During a conference call on Wednesday with advocates for the developmentally disabled, Department of Developmental Services Commissioner Elin Howe didn’t have much good news about the potential impact of Governor Baker’s proposed Fiscal Year 2016 budget.

The budget is bad news for DDS accounts, particularly state-operated services.

“These are huge and difficult reductions,” Howe said.

Baker is dealing, of course, with a projected budget shortfall in the coming fiscal year, and it looks as though people with intellectual and developmental disabilities are among those who will pay a price for that shortfall.   Howe said DDS is assuming departmental layoffs will not be necessary if the Legislature accepts Baker’s early retirement proposal for state workers.  If that doesn’t happen, measures such as layoffs may be needed, she said.

Just about every DDS account is being funded lower than what DDS had asked for.  Howe said the governor’s budget required a total of $27 million in reductions from DDS funding requests, but DDS has been able to reduce the hit by $8 million by using some federal revenues as an offset to the total reductions.

As usual, state-operated services may be taking the brunt of the reductions. Howe noted that Baker was proposing a $2.6 million reduction from the DDS request in the state-operated group homes line item.  Under Baker’s budget, the line item would be increased by $5.1 million, from current-year spending (from $209.6 million to $214.7 million).  But that amount is below what DDS considers necessary to maintain current services.

Exactly what the state-run group home line item reduction means is unclear.  Howe said DDS is not projecting “reductions in services to people,” but rather there will be “changes in staffing.” Among other things, DDS has been working to reduce the use of overtime in state-operated group homes, she said.

In January, we sent a letter to Kristen Lepore, Baker’s new secretary of administration and finance, asking that the new administration consider making the funding of state-operated care for the developmentally disabled a priority. For too long, as we noted, state government has been divesting itself of its responsibility to provide care for the most vulnerable of its citizens, and has failed to adequately monitor and control the handover of human services to state-funded corporate providers.

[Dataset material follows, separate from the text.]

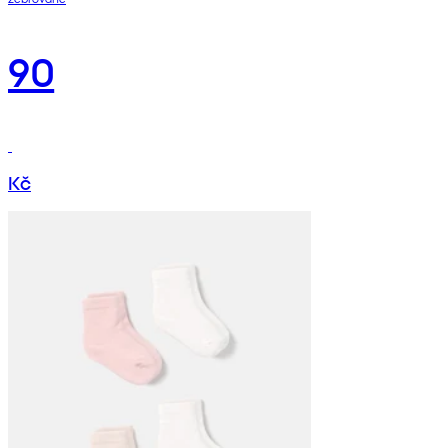
90
Kč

Baker’s first budget does not appear to address that situation.

In addition to the shortfall in funding for state-operated care, Howe said the state-run developmental centers line item would be funded under the governor’s budget at $2 million less than what DDS was requesting.  This account would be cut from the level of spending in the current fiscal year as well, under Baker’s budget.

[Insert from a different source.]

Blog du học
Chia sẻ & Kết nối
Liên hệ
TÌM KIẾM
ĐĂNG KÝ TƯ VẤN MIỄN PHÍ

In addition, DDS service coordinators, Howe said, were being funded at a level $1.8 million below what DDS had requested.  The DDS administrative line item, which funds the service coordinators, would be increased under Baker’s budget, but not by enough to maintain current services.

Corporate provider-run care does not come through unscathed in the governor’s budget, but the overall imbalance in funding between state and provider-operated care will remain.

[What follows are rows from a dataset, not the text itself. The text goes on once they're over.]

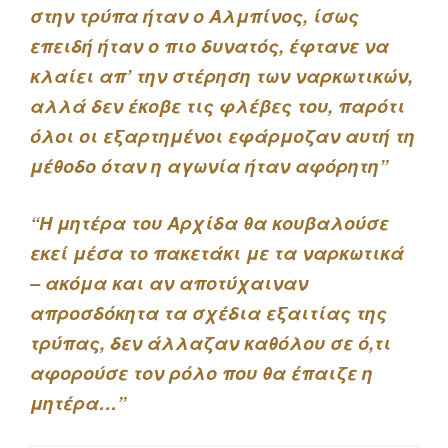
στην τρύπα ήταν ο Αλμπίνος, ίσως
επειδή ήταν ο πιο δυνατός, έφτανε να
κλαίει απ’ την στέρηση των ναρκωτικών,
αλλά δεν έκοβε τις φλέβες του, παρότι
όλοι οι εξαρτημένοι εφάρμοζαν αυτή τη
μέθοδο όταν η αγωνία ήταν αφόρητη”
“Η μητέρα του Αρχίδα θα κουβαλούσε
εκεί μέσα το πακετάκι με τα ναρκωτικά
– ακόμα και αν αποτύχαιναν
απροσδόκητα τα σχέδια εξαιτίας της
τρύπας, δεν άλλαζαν καθόλου σε ό,τι
αφορούσε τον ρόλο που θα έπαιζε η
μητέρα…”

Funding to DDS corporate residential providers rose past the $1 billion mark for the first time in the current fiscal year.  In fiscal 2014, then Governor Patrick and the Legislature increased the provider line item by more than $140 million –or more than 16 percent—in FY 2015 dollars.  At the same time, both the former governor’s and the legislative budgets either cut or provided much more meager increases for most other DDS line items.

The provider residential account subsequently received a supplemental budget increase in the current fiscal year of $44.7 million, even as both Baker and his predecessor, Patrick, were cutting spending across the board to deal with a projected current-year budget deficit.

Baker has proposed another $33.6 million increase in the provider residential line item for fiscal 2016, but DDS and the providers apparently wanted $4 million more than that.

Among the other DDS line items:

  • Baker has proposed an increase in funding for the day program line item that is $9.7 million lower than what DDS wanted. The line item would be increased by $2.8 million under  Baker’s budget proposal.
  • Respite and Family Supports would be funded at a level $5 million below DDS’s request. Under Baker’s budget, the line item would be increased by $7.4 million, but this line item has been continually underfunded in recent years.  It was cut in the current year by $2.5 million in light of the projected budget deficit.
  • The transportation line item would receive a $3.5 million increase under Baker’s budget, but that increase was $3 million below what DDS wanted.
  • The Autism and Turning 22 accounts would be level-funded, which amounts to a cut when adjusted for inflation.
  • A long-time revenue account of $150,000 from sales from the dairy barn at the Templeton Developmental Center would be eliminated.  The money has been used for program needs at the Center.

The fiscal 2016 budget is now before the Legislature, specifically the House Ways and Means Committee.  We understand that this is a fiscally difficult time for all state programs.  When it comes to the DDS budget, though, this may be a good time to rethink some longtime funding priorities.  We hope key legislators will do just that in coming months.